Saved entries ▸
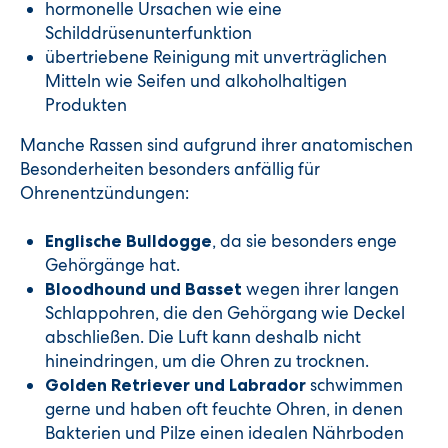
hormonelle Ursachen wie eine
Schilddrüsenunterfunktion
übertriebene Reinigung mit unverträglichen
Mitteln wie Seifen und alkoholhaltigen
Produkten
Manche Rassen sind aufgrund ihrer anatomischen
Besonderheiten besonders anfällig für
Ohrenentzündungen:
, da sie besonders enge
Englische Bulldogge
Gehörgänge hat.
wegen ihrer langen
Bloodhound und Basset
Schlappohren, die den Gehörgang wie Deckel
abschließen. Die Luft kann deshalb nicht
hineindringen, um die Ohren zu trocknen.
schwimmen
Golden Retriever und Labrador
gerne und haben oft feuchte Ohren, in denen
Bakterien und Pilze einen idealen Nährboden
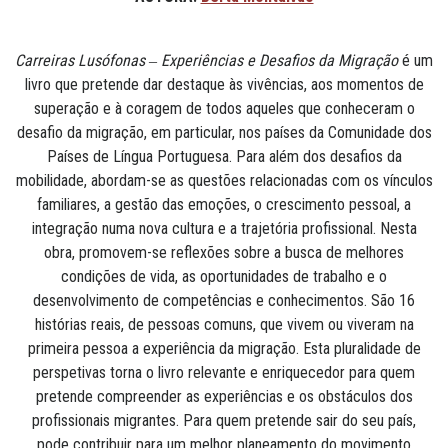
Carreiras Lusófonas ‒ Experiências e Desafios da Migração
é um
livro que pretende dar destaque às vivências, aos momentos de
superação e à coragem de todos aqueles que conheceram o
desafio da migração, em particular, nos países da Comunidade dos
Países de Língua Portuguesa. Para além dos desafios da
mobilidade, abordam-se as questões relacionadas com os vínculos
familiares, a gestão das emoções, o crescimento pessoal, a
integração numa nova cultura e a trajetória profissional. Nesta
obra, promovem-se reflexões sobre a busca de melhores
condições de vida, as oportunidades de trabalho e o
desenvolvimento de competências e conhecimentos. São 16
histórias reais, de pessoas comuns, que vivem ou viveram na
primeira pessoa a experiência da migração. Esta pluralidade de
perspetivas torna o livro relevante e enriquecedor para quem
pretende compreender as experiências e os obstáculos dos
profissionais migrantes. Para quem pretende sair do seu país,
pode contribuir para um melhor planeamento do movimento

* * *

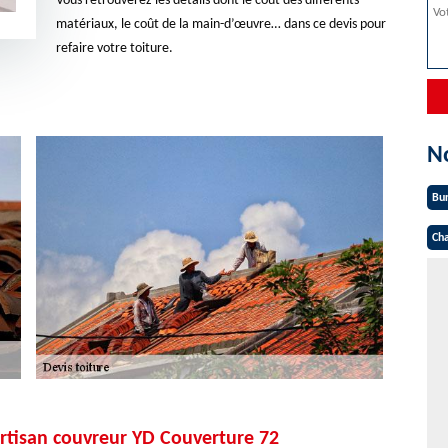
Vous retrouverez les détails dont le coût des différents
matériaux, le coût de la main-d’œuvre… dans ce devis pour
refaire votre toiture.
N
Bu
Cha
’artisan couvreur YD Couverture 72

Problem statement ▸
Give back exactly the lines above starting at the line where "sie besonders enge" appears and ending at the line where "Golden Retriever und Labrador" appears, both included, with no other lines.

Exercise output ▸
, da sie besonders enge
Englische Bulldogge
Gehörgänge hat.
wegen ihrer langen
Bloodhound und Basset
Schlappohren, die den Gehörgang wie Deckel
abschließen. Die Luft kann deshalb nicht
hineindringen, um die Ohren zu trocknen.
schwimmen
Golden Retriever und Labrador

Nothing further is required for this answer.